Autorzy nie poruszają tu ważnych tematów, opisują raczej marginesy życia. Filmy te stanowią rodzaj filmowych żartów lub parodii dramatów psychologicznych i sensacyjnych. Piszę o nich w „Idziemy” z recenzenckiego obowiązku, aby podkreślić, że w kinie polskim, w którym w ostatnich latach brak autentycznych osiągnięć, istnieje wspomniana, marginalna twórczość tzw. niezależna, gdzie autorzy nie potrafią odwołać się do żadnych głębszych wartości duchowych ani moralnych.

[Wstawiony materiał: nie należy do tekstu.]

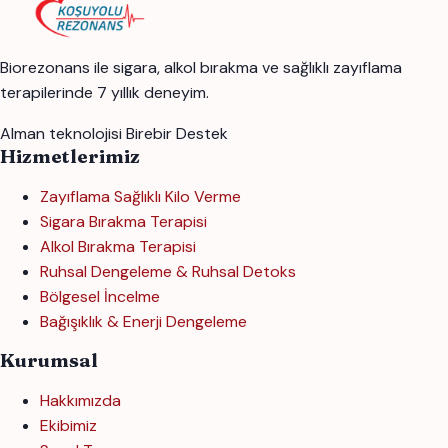
Biorezonans ile sigara, alkol bırakma ve sağlıklı zayıflama
terapilerinde 7 yıllık deneyim.
Alman teknolojisi
Birebir Destek
Hizmetlerimiz
Zayıflama Sağlıklı Kilo Verme
Sigara Bırakma Terapisi
Alkol Bırakma Terapisi
Ruhsal Dengeleme & Ruhsal Detoks
Bölgesel İncelme
Bağışıklık & Enerji Dengeleme
Kurumsal
Hakkımızda
Ekibimiz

W „Małych stłuczkach” dwie przyjaciółki trudnią się likwidowaniem mieszkań po zmarłych, samotnych osobach. Niepotrzebne przedmioty sprzedają na pchlim targu. Zagubione życiowo dziewczyny rozpoczynają dziwną grę psychologiczną z przypadkowo spotkanym Piotrem, nie wiadomo, do czego w końcu prowadzącą… „Bobry” są natomiast parodystyczną komedią o przygodach członków zespołu punkowego, którzy po przerwie chcą wznowić działalność. Marcin odszukuje kolegów z zespołu i pogrąża się z nimi w surrealistycznych, głupkowatych przygodach. Wszystkie postacie zostały tu pokazane jako degeneraci i psychopaci, co czyni ten film doskonale zbędnym. Powyższe utwory mają jednak swoją młodą widownię, są wyświetlane na rozmaitych przeglądach i festiwalach. Dlatego czytelnicy zainteresowani stanem kultury w Polsce powinni o nich wiedzieć.
„Małe stłuczki”, Polska, 2013. Reżyseria: Aleksandra Gowin, Ireneusz Grzyb. Wykonawcy: Helena Sujecka, Agnieszka Pawełkiewicz, Szymon Czacki i inni. Dystrybucja: Alter Ego Pictures.
„Bobry”, Polska, 2013. Reżyseria: Hubert Gotkowski. Wykonawcy: Wojciech Solarz, Robert Jarociński, Sebastian Stankiewicz, Marcin Kabaj i inni. Dystrybucja: Spectator.